La Région Sud monte au créneau. Elle vient d’achever l’inventaire thématique du patrimoine fortifié en Provence-Alpes-Côte d’Azur, un vaste travail scientifique lancé il y a quarante ans et désormais en ligne à la disposition de tous.
Cette étude exhaustive et richement illustrée a démarré en 1986 dans le Briançonnais à l’occasion de l’étude topographique de ce territoire au moment où ces ouvrages historiques étaient devenus sans intérêt pour l’armée. « La thématique de l’enquête s’est centrée sur l’architecture fortifiée du pouvoir royal, puis national, entre le XVIe et le XXe siècles, en excluant du corpus les ouvrages de l’époque féodale et en y englobant les constructions italiennes devenues françaises au gré des fluctuations de la frontière alpine », décrit Marceline Brunet, conservateur du Patrimoine, chef de l’Inventaire général de PACA, un service qui s’est entouré de trois experts : Philippe Truttmann, Christian Corvisier et Bernard Cros.
418 dossiers d’inventaire ont ainsi été constitués.

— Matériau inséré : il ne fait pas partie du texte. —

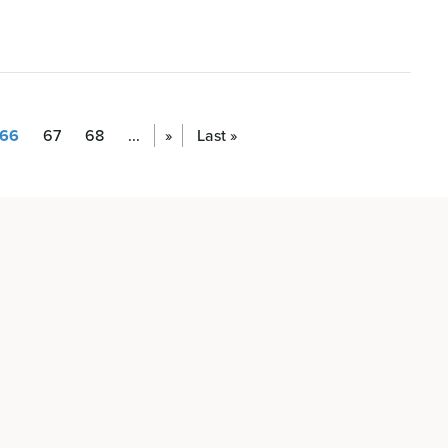
66
67
68
...
»
Last »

Dans les Hautes-Alpes, on retient la place forte de Briançon, l’ensemble fortifié italien à Névache et Montgenèvre, les places fortes d’Embrun et de Mont-Dauphin, Fort-Queyras. Dans les Alpes-de-Haute-Provence, l’ensemble fortifié de l’Ubaye, les places fortes de Colmars, Seyne, Sisteron et Entrevaux. Chaque ouvrage a sa fiche explicative détaillée.
Dans les Alpes-Maritimes, les positions de l’Authion et du Mont-Ours, les places fortes de Nice, Antibes, Saint-Paul-de-Vence, Sainte-Marguerite, les fortifications italiennes du Vallo Alpino, la redoute de Menton, etc.
Dans le Var, l’ensemble fortifié des îles d’Hyères, la citadelle de Saint-Tropez, l’ensemble des ouvrages côtiers de Carqueiranne, du Pradet et La Seyne-sur-Mer, de Toulon. Pour des raisons de sécurité, l’accès a été refusé au fort présidentiel de Brégançon et au fort sensible de Six-Fours.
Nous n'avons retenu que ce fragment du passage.